Follow Johnson’s Court as it meanders between tall buildings of differing ages and styles. It brings you out into Gough Square where immediately on the left you will find:-


Dr Johnson’s House. Samuel Johnson (1709-84), literary scholar and critic lived and worked here, compiling A Dictionary of the English Language, the first comprehensive English dictionary. His monumental tome originated in 1746 when five London booksellers decided that a dictionary would be a guaranteed bestseller and approached Johnson to see if he would be interested in creating one. Since Johnson at the time was flat broke, their offer of 1500 guineas, half of which was to be paid up front, proved irresistible. Eager to secure further funding Johnson sought a patron and approached Philip Dormer Stanhope, the fourth Earl of Chesterfield. Stanhope readily agreed to become the patron of the work, but showed a marked reluctance to contribute financially. Indeed the fact that all he handed over was a draft for a measly £10 rankled with Johnson. When his Lordship then insisted on claiming a part of Johnson’s triumph relations between the two men cooled considerably, with Johnson claiming that Chesterfield taught, ’ the morals of a whore and the manners of a dancing master.’ The thick skinned Chesterfield laughed the attack off as a bit of good natured banter, which it most certainly was not.

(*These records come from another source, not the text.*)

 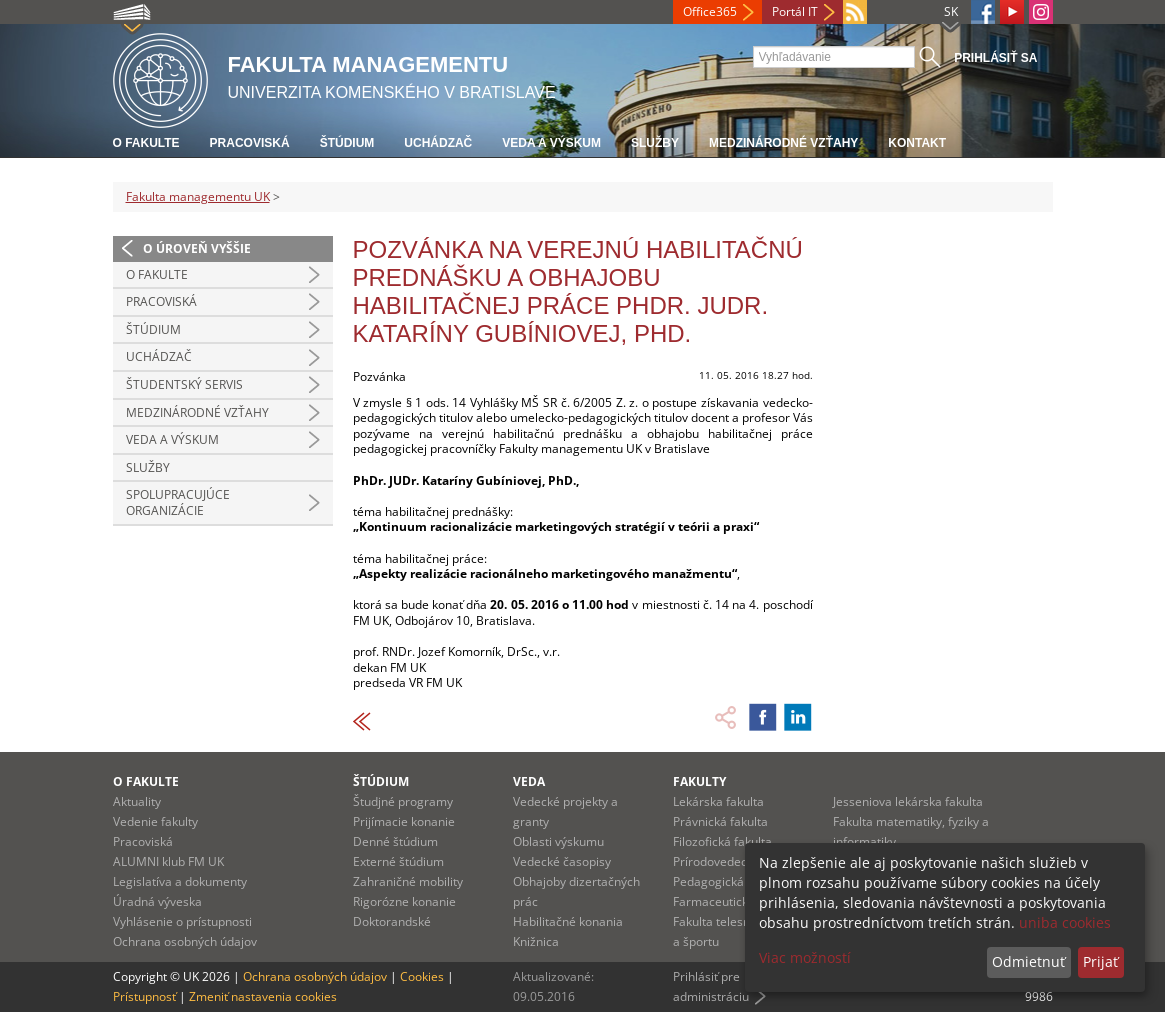 I want to click on Pracoviská, so click(x=250, y=143).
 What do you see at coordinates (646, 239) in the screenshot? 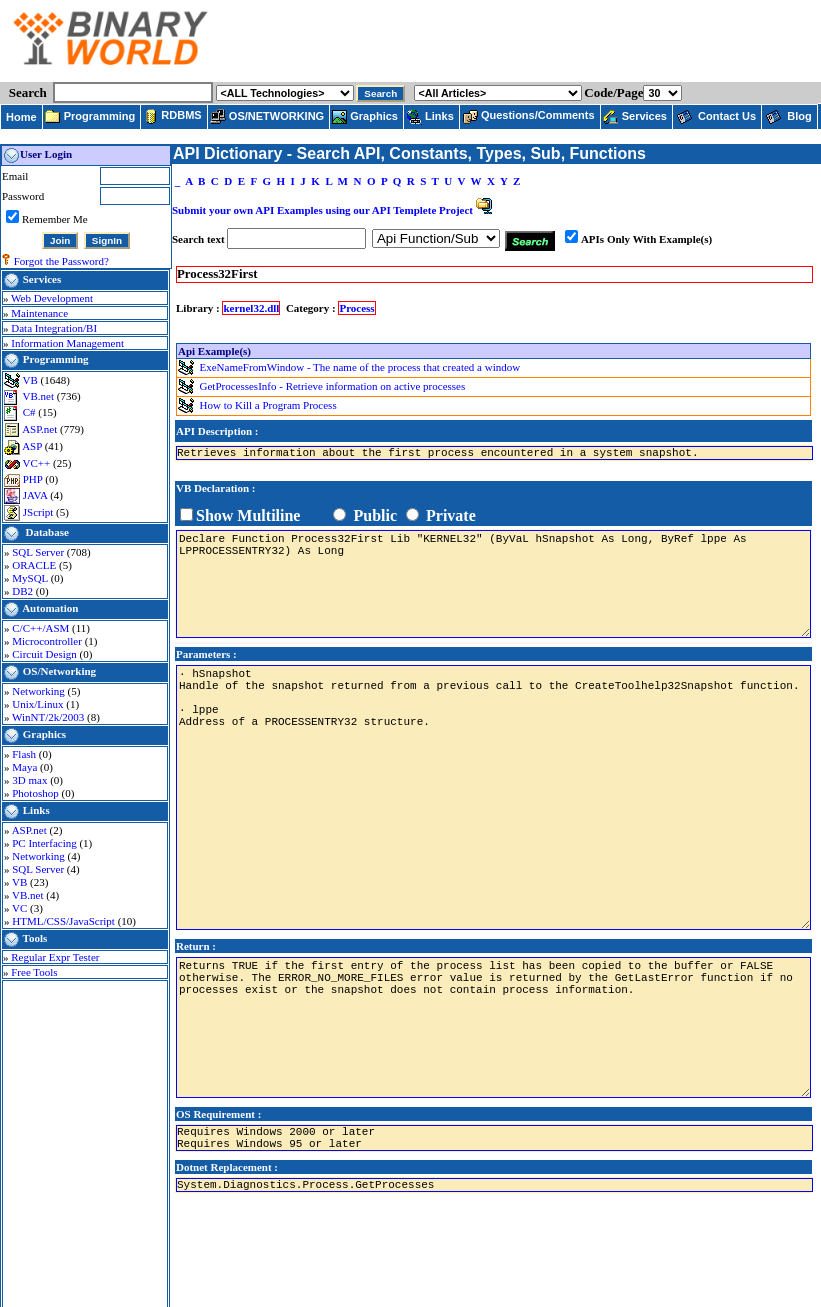 I see `APIs Only With Example(s)` at bounding box center [646, 239].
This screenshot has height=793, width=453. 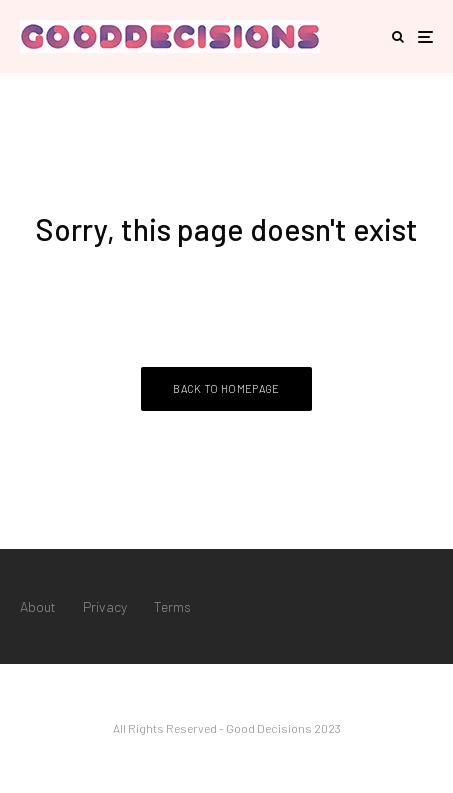 I want to click on About, so click(x=38, y=606).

Still, Johnson at least had the seven hundred and fifty pounds advance, and so he rented these rooms in Gough Square, hired six serving men to work as amanuenses, and embarked upon a project that would take him six years to complete. The finished work contained the definitions for an impressive, if not breathtaking, 43,500 words, amongst them such gems as ’Oats a cereal eaten in England by horses and in Scotland by men!’ He was also able to avenge himself upon Lord Chesterfield - who was openly hinting that he had had a lot more to do with the work than he actually had - ’Patron’ wrote Johnson ’ a wretch who supports with indolence and is paid with flattery.’ Chesterfield laughed that one off too. Johnson’s house is now a museum dedicated to his memory and the original dictionary is on display inside. It is well worth a visit.